На кафедре появился одиннадцатый оратор, - толстый "красный профессор" с таким же толстым желтым портфелем под мышкой. Он прислонил портфель к подножью кафедры, поднялся на нее - и едва начал речь словами: "Товарищи! в полном согласии с предыдущими ораторами, не нахожу достаточно сильных слов негодования, чтобы заклеймить эту отвратительную контрреволюционную пьесу, в которой так героически подан Петр, явно в целях пропаганды монархизма..." как его перебил директор и режиссер Берсенев, попросивший у председателя слова "с внеочередным заявлением". Получив его, Берсенев, не поднимаясь на кафедру, где оставался одиннадцатый оратор, а стоя за спиной президиума, сказал приблизительно следующее:
"Товарищи! Французская народная мудрость говорит, что из столкновения мнений рождается истина, - и сегодняшний наш обмен мнениями о спектакле "Петр Первый" несомненно послужит лишним доказательством справедливости этой поговорки.
Я рад, что десять-одиннадцать первых ораторов высказались столь единогласно в своем отрицательном и резком суждении о пьесе, - рад потому, что уверен, что многие из последующих ораторов выскажутся об этой пьесе в смысле совершенно противоположном. По крайней мере мне уже известно одно из таких суждений. Час тому назад товарищ Сталин, в беседе со мной, высказал такое свое суждение о спектакле: "Прекрасная пьеса. Жаль только, что Петр выведен недостаточно героически".
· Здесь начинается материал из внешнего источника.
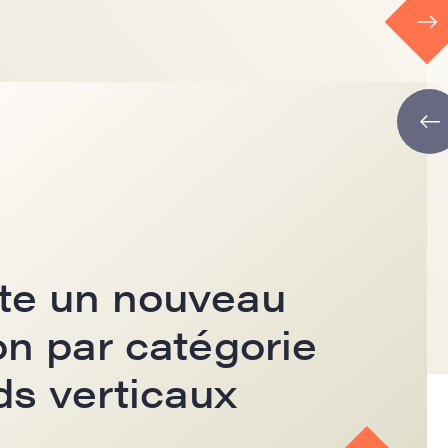
te un nouveau
n par catégorie
ds verticaux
Я совершенно уверен, что если не все, то по крайней мере некоторые из последующих ораторов присоединятся к этому мнению товарища Сталина, и таким образом из столкновения мнений родится истина. А теперь прошу меня извинить за то, что я прервал столь поучительный обмен мнениями своим внеочередным заявлением"...
Впечатление от этой краткой речи, которой нельзя отказать в ехидстве, было потрясающим. Сначала наступило гробовое продолжительное молчание, затем вихрь землетрясения, буря оваций и крики: "да здравствует товарищ Сталин!" Волной этого землетрясения был начисто смыт с кафедры толстый "красный профессор" - исчез неведомо куда, забыв даже свой толстый желтый портфель у подножия кафедры. (Берсенев потом рассказывал, что портфель этот три дня лежал в конторе театра, пока за ним не явились от имени толстого "красного профессора").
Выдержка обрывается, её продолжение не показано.